One more notable art place is Orekhov Gallery founded by Russian sculptor and architect Gregory Orekhov, the son of a well-known Russian sculptor Yuri Orekhov. Orekhov Junior has trilled all the art lovers last year at Cosmoscow Art Fair in September with his brilliant mirrored Tumbler doll. 

Two main places that combine art with design of the 20th century are Heritage Gallery and Palisander Gallery. The first one has opened 10 years ago by art critic and trader Kristina Krasnyanskaya, now as well the curator of Kostaki collection in Greece. In 2012 Heritage was the first Russian gallery to take part in Design Miami Basel. The big trend of the Gallery is promotion of unique Soviet art from 1920’s, 1930’s and 1950’s. Palisander Gallery is very new, it was opened only in 2017 but is an actively growing place and already attracted a lot of attention with its curated exhibitions and interesting view by its founder Alina Kovaleva. It’s specialized on European design and abstract painting from the second half of the twentieth century.

More vintage lighting and furniture are in newly opened by famous local interior designers Ananiev Gallery – they collect it in USA and all over Europe from flea markets, auctions and antiques fairs and thanks to their unmistakable taste attract the best designers of Moscow. They share the space with Katia Gerdt's workshop – a design office and a shop impregnated with the French spirit, covered with cracks and a little faded, as if it was created a century ago for the most real Parisian house. 

If you’re fond of flea markets, Izmaylovsky Vernissage is the best. Vintage jewelry, lace, books, old vynil, ceramics, porcelain, rare furniture - that's just a small part of this famous flea market in Izmailovo.

Some Russian contemporary design, including fashion, can be found in Tsvetnoy design store. The building itself is by the honored Russian architect Yuri Grigoryan and his Project Meganom studio. It’s the unique place to express the spirit of a big city - bright, eclectic and blending styles and culture. Big city which never stops and never sleeps. 

L'Appartement is trendy place with elegant atmosphere and reminiscent of the interior of a city apartment. Assortment forms from the exclusive selection of cloth, interior items, bijou and beauty products by a huge number of brands, design studios and factories, both world-famous and local.

Ilgiz Fazulzyanov is our only jeweler today with international prominence. A couple of years ago he had a personal exhibition at the Kremlin Museum.

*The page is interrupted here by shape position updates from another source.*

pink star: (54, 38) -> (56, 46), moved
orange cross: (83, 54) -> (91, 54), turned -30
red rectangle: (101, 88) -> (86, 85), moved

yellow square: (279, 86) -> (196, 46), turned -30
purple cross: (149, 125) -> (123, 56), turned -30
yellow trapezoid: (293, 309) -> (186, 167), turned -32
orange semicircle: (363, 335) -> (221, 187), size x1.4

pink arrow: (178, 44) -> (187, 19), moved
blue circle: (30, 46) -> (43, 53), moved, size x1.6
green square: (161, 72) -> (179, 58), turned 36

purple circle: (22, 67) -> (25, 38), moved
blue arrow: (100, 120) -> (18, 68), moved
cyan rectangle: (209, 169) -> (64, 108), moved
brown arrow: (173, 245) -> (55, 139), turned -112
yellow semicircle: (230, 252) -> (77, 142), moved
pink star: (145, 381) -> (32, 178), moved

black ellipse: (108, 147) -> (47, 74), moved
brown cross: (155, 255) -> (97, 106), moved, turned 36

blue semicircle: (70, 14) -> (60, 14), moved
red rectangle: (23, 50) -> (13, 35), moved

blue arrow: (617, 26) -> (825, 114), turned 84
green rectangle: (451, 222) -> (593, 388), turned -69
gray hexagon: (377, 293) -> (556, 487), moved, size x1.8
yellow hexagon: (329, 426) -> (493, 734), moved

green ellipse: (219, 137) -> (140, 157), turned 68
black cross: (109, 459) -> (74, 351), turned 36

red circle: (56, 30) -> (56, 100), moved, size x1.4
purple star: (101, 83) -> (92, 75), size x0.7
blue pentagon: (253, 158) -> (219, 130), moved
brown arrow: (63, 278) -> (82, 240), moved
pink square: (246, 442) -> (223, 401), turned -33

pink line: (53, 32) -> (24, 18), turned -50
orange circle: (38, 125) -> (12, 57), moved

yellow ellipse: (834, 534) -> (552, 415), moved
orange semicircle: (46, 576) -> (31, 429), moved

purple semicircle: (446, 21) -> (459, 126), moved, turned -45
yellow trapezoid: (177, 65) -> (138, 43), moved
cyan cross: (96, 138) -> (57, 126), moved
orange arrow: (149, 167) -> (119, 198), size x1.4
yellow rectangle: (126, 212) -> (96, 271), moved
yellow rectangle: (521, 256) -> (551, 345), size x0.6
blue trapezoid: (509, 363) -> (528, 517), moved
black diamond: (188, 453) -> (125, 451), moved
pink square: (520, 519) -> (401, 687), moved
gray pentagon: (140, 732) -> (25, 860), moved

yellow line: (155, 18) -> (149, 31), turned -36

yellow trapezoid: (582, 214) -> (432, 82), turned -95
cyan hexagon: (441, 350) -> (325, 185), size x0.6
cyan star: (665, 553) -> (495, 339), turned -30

All what he makes can be excellent gift to bring but not very cheap one, of course. Recently he opened the gallery near Belorusskaya metro station. 

Have a look on famous Soviet porcelain IFZ, Imperial Porcelain trade mark – it could be the best gift to bring home. The factory keeps old tsarist tradition plus has a lot of soviet reminiscences. The flagship store at the IFZ on Tverskaya Street, 27 and another one at the intersection of Kutuzovsky Prospect and Bolshaya Dorogomilovskaya Street.

Numismatist Shop on Taganka – a paradise for numismatists and amateurs, collectors of heraldic symbols. There you can find domestic (pre-revolutionary and Soviet period) coins, bonds (bills), insignia of different eras. 

The best bookshop in the city is named simply ‘Moscow’ and located on the main street of the city – Tverskaya. Two stores where you can find everything published in Russian Come and by a souvenir from the USSR – the country that not exist anymore.   

And as man doesn’t live by art alone, let’s turn to the bread. Café Pushkin was already mentioned in the very beginning. Looking for some more old atmosphere, go to legendary Soviet TsDL restaurant (Central House of Writers), former private villa of 19 th century, recently renovated by Olga Rozet. It offers you not only stunning Russian Style interior and not only  the Russian cuisine, but also the art gallery on the very top of it selling the works of the late 19-20 century artists, both Russian and Western, rather pricy.

To dine with a view all the Muscovites go to Doctor Zhivago and Beluga restaurants designed by architect Anastasia Panibratova. Both located in the same building of The National Hotel in the very heart of Moscow, at the corner of Tverskaya Street (our main street) and just opposite Kremlin that can be seen through the windows.